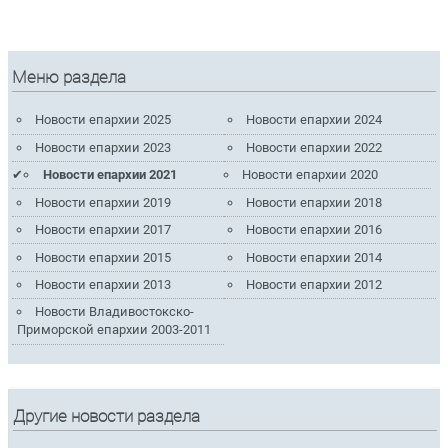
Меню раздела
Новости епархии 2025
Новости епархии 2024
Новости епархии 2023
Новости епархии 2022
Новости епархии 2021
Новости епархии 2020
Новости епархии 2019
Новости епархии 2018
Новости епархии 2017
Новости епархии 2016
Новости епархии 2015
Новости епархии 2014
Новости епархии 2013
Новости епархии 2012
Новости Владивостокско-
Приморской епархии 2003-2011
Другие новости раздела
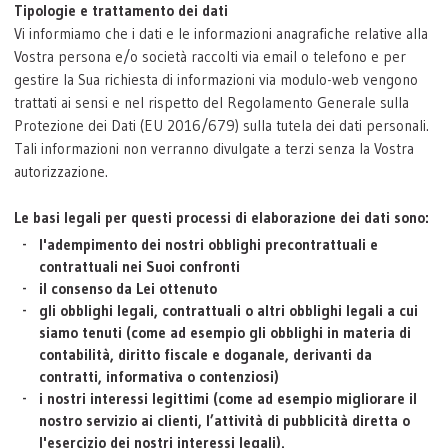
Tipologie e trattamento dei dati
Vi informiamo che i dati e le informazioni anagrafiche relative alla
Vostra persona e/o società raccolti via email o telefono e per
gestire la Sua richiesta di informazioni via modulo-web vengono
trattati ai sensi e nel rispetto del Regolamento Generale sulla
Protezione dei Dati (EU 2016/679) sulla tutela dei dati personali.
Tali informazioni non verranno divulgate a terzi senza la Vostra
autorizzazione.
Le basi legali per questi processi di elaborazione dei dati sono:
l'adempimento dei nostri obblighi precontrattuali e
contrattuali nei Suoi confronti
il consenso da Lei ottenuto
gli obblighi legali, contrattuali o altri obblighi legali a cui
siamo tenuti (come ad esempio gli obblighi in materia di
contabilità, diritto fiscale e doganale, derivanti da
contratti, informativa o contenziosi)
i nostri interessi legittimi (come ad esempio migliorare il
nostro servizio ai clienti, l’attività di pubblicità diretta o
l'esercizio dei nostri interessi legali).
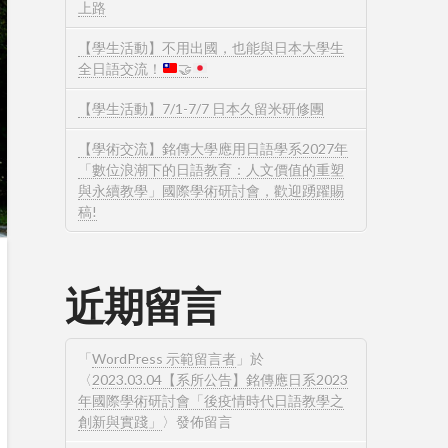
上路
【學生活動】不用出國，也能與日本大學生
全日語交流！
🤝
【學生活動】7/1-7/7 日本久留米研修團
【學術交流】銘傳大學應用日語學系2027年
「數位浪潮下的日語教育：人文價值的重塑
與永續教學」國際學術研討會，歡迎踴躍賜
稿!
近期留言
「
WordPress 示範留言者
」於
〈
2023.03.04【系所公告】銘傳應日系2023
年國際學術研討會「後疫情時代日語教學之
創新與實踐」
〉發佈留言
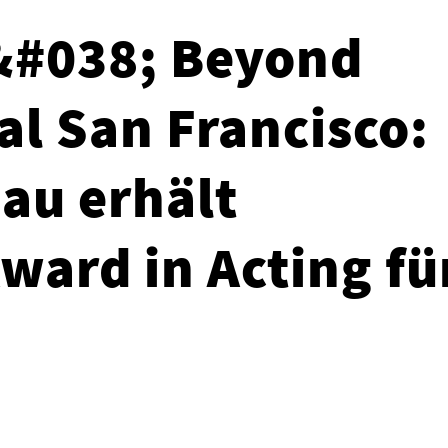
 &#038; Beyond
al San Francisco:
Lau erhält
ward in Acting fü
* * *
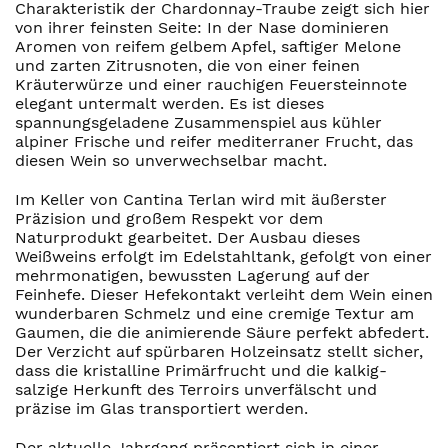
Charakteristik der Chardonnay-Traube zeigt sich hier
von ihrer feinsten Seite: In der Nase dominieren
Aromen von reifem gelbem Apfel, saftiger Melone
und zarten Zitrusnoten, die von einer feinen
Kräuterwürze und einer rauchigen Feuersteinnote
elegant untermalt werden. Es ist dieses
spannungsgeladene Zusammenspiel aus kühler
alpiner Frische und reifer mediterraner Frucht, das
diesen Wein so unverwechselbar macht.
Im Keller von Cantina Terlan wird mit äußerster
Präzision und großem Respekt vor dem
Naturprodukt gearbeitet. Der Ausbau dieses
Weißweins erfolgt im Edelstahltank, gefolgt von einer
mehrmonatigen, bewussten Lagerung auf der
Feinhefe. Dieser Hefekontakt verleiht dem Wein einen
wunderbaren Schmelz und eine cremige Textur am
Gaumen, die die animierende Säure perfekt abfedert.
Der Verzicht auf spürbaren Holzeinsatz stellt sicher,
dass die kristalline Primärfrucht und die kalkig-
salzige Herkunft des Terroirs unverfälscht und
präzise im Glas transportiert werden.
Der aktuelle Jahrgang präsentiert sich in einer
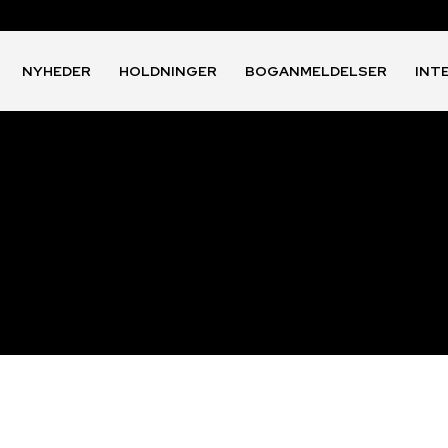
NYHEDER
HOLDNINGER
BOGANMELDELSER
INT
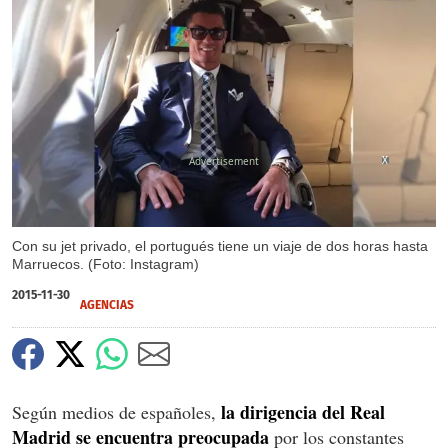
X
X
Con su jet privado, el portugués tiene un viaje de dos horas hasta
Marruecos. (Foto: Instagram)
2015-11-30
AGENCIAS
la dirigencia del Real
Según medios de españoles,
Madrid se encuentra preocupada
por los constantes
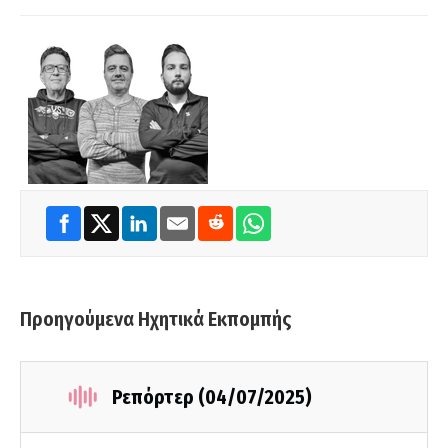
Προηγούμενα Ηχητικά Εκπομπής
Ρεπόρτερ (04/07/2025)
* * *
WHAT THE TASK REQUIRES |
Reproduce the listing above exactly from the line containing "Меню раздела" up to and including the line containing "i nostri interessi legittimi", omitting any images and everything outside those lines.

RESULT OF THIS EXERCISE |
Меню раздела
Новости епархии 2025
Новости епархии 2024
Новости епархии 2023
Новости епархии 2022
Новости епархии 2021
Новости епархии 2020
Новости епархии 2019
Новости епархии 2018
Новости епархии 2017
Новости епархии 2016
Новости епархии 2015
Новости епархии 2014
Новости епархии 2013
Новости епархии 2012
Новости Владивостокско-
Приморской епархии 2003-2011
Другие новости раздела
Tipologie e trattamento dei dati
Vi informiamo che i dati e le informazioni anagrafiche relative alla
Vostra persona e/o società raccolti via email o telefono e per
gestire la Sua richiesta di informazioni via modulo-web vengono
trattati ai sensi e nel rispetto del Regolamento Generale sulla
Protezione dei Dati (EU 2016/679) sulla tutela dei dati personali.
Tali informazioni non verranno divulgate a terzi senza la Vostra
autorizzazione.
Le basi legali per questi processi di elaborazione dei dati sono:
l'adempimento dei nostri obblighi precontrattuali e
contrattuali nei Suoi confronti
il consenso da Lei ottenuto
gli obblighi legali, contrattuali o altri obblighi legali a cui
siamo tenuti (come ad esempio gli obblighi in materia di
contabilità, diritto fiscale e doganale, derivanti da
contratti, informativa o contenziosi)
i nostri interessi legittimi (come ad esempio migliorare il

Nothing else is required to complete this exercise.